Sittensen – Beim 16. Fußball-Bezirkstag Ende Januar erlebte Berthold Fedtke seinen letzten großen Auftritt. Der langjährige Chef des Schiedsrichterausschusses wurde für sein Engagement zum Ehrenmitglied des Bezirks Lüneburg ernannt und verabschiedet. Doch damit nicht genug, denn ein weiteres Sahnehäubchen folgte für den 68-Jährigen aus Sittensen mit der Verleihung der goldenen Ehrennadel des Niedersächsischen Fußballverbandes (NFV).

„Ich habe in der Vergangenheit schon über ein Aufhören nachgedacht. Das Alter dafür hatte ich ja. Und 26 Jahre im Bezirksschiedsrichterausschuss sind dann auch genug“, meint Berthold Fedtke. Ob er es wirklich schafft, von hundert auf null runterzufahren, wird sich zeigen. Denn: Die Beobachtertätigkeit, die in gut drei Jahrzehnten zu seinem geliebten Steckenpferd wurde, wird ihn weiterhin verfolgen. „Ich kann mir schon vorstellen, wenn der Fußball wieder rollt und Bedarf ist, ab und an auf Bezirksebene zu beobachten“, gesteht Fedtke.

„Berthold und ich waren ähnlich gepolt, haben sehr gut zusammengearbeitet. Ich habe in all den Jahren seine Zuverlässigkeit, Loyalität und das große Vertrauen geschätzt. Wir haben oft Dinge kontrovers diskutiert, festgelegt und wie besprochen durchgezogen. Da gab es nie ein hintenherum. Er ist als Schiedsrichter groß geworden – und die Beobachtungen lagen ihm ganz besonders am Herzen“, sagt Hans-Günther Kuers, der sich als NFV-Bezirksvorsitzender gemeinsam mit seinem langjährigen Verbündeten in den Ruhestand begab.

Dass der gebürtige Sittenser einmal in der Funktionärs-Szene eine Erfüllung finden würde, bahnte sich früh an. Als aktiver Fußballer – zunächst in der JSG Nordheide und anschließend beim VfL Sittensen – hatte er nie den durchschlagenden Erfolg. „Ich hatte schon Spaß am Fußball, konnte laufen wie verrückt. Doch über die Reserve bin ich nicht hinausgekommen“, so der frühere beinharte linke Verteidiger.
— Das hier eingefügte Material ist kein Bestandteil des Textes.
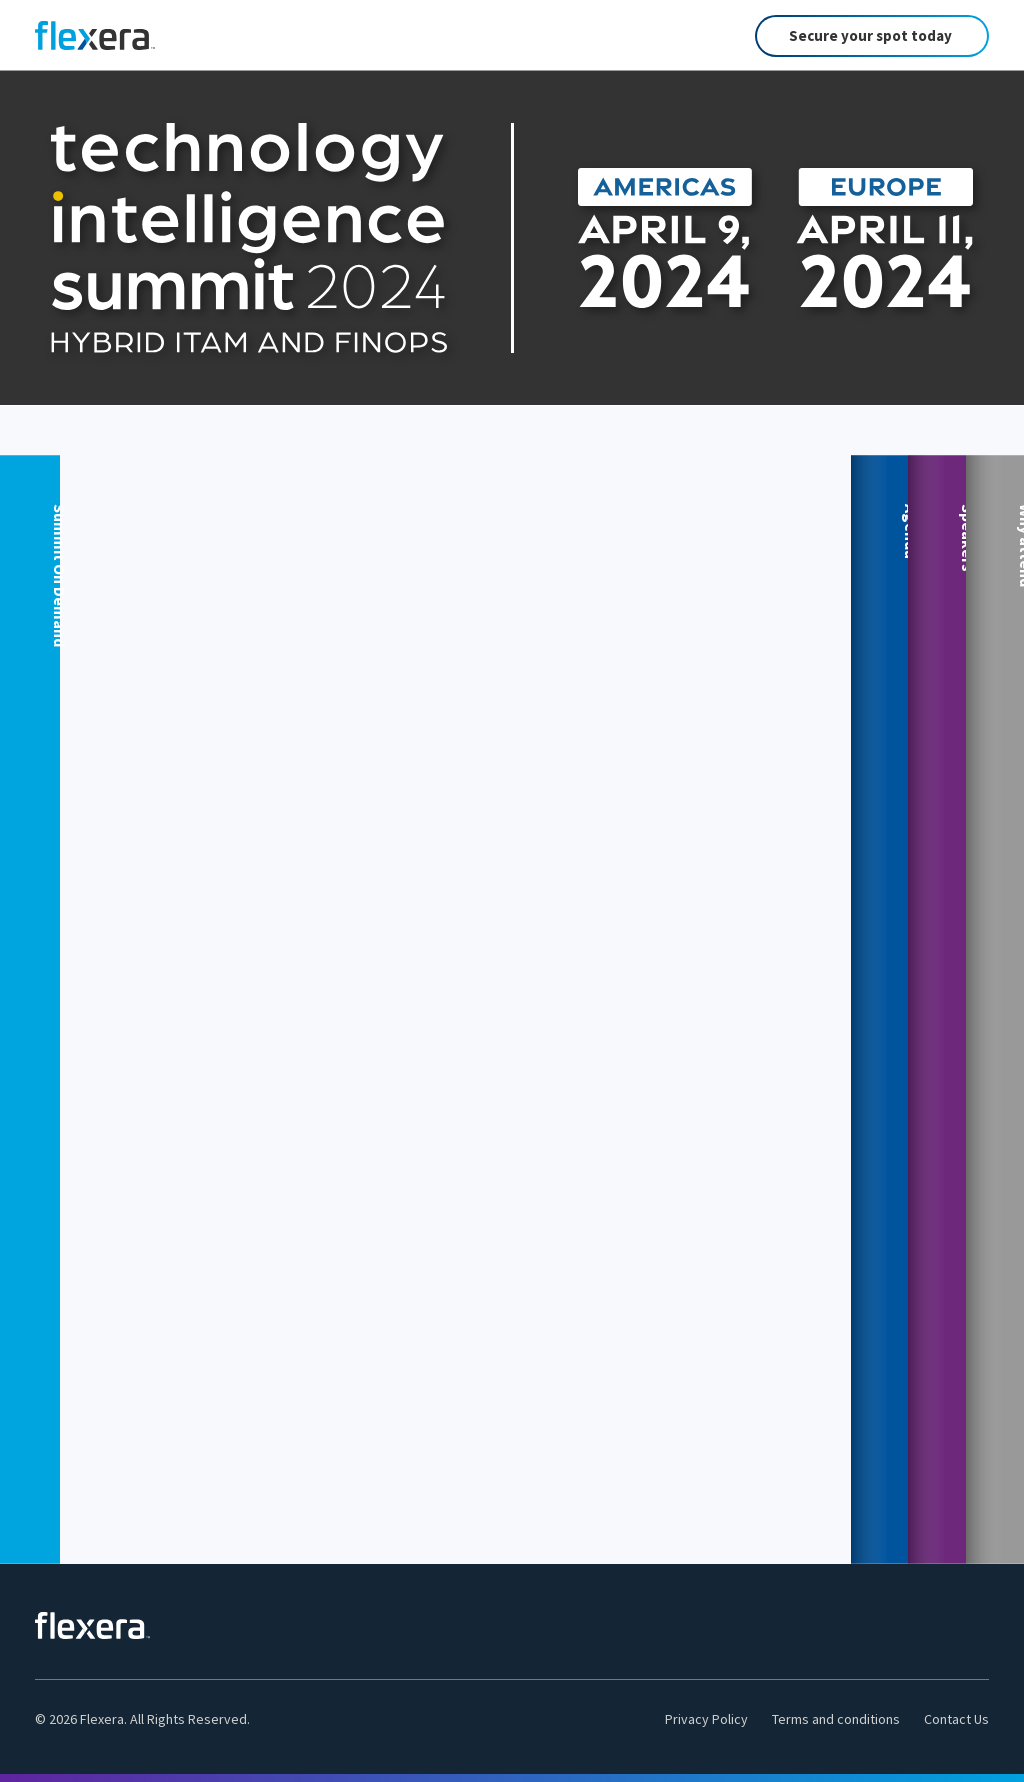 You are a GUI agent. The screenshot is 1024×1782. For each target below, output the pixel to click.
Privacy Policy (706, 1719)
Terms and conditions (836, 1719)
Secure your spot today (870, 35)
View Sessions (595, 768)
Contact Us (956, 1719) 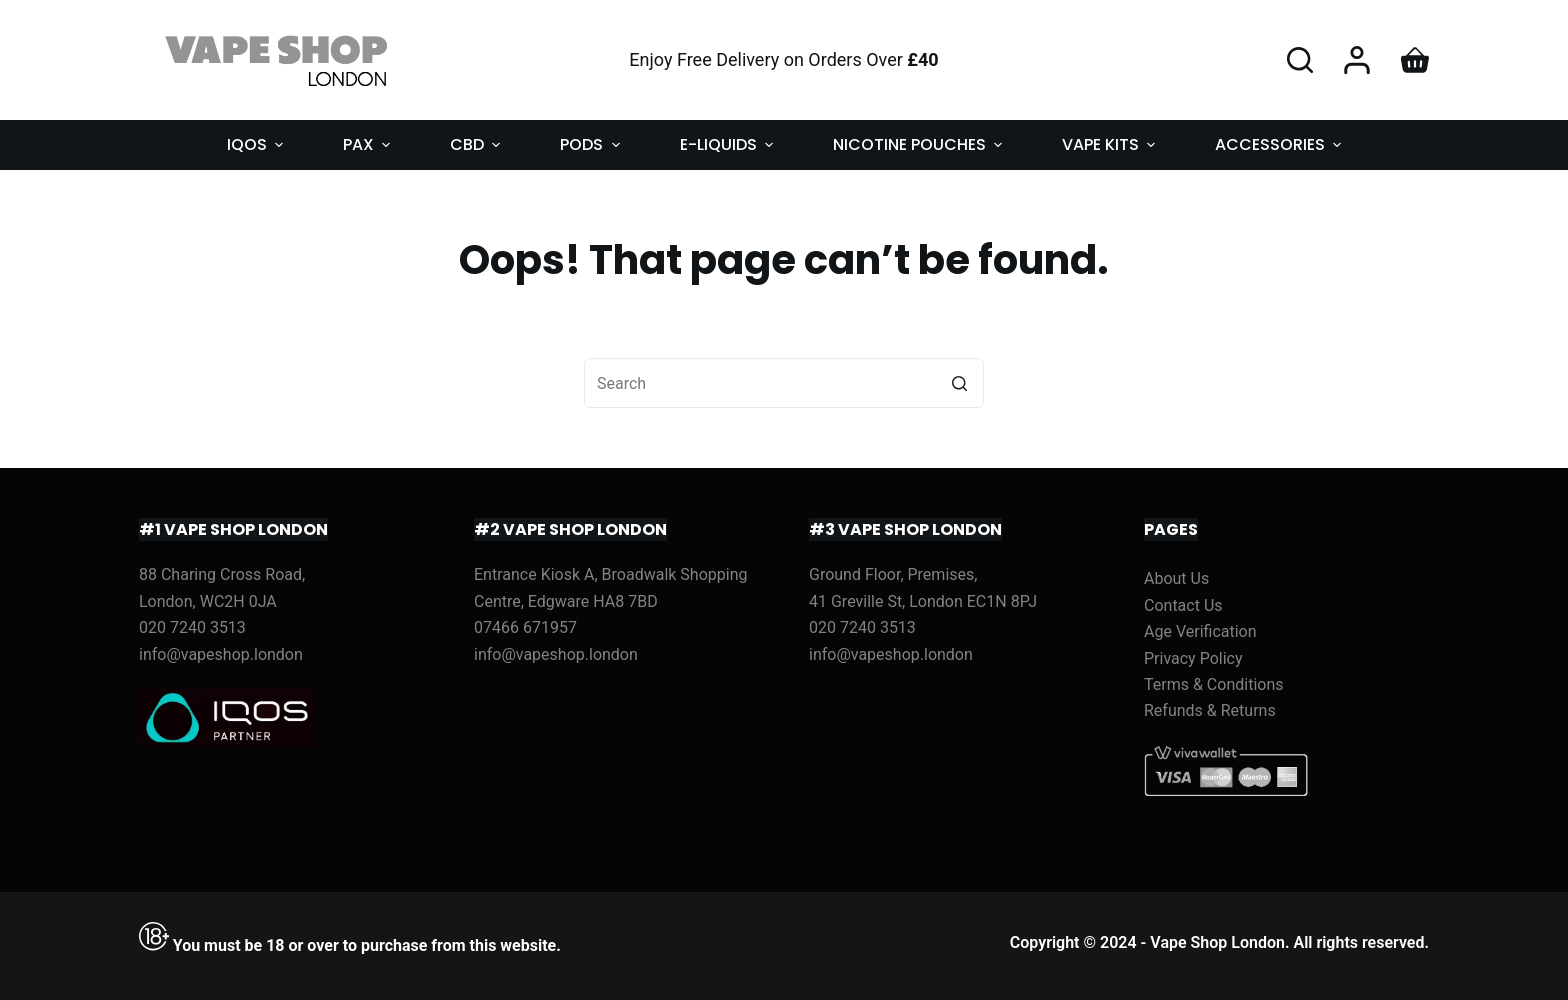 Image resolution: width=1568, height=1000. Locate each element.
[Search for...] (784, 383)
Also schaute er nach Alternativen und erfuhr, dass Schiedsrichter gesucht wurden. Der Kontakt zum Klein Meckelser Eugen Schmeichel sorgte für den Einstieg bei den Unparteiischen. „Eugen hat mir die Schiedsrichterei schmackhaft gemacht und Hilfestellungen geleistet. Er war mein erster Lehrvater. Er pfiff auf Verbandsebene und nahm mich als Linienrichter mit“, erzählt Fedtke. Es folgten zahlreiche Aufstiege bis in die Bezirksoberliga.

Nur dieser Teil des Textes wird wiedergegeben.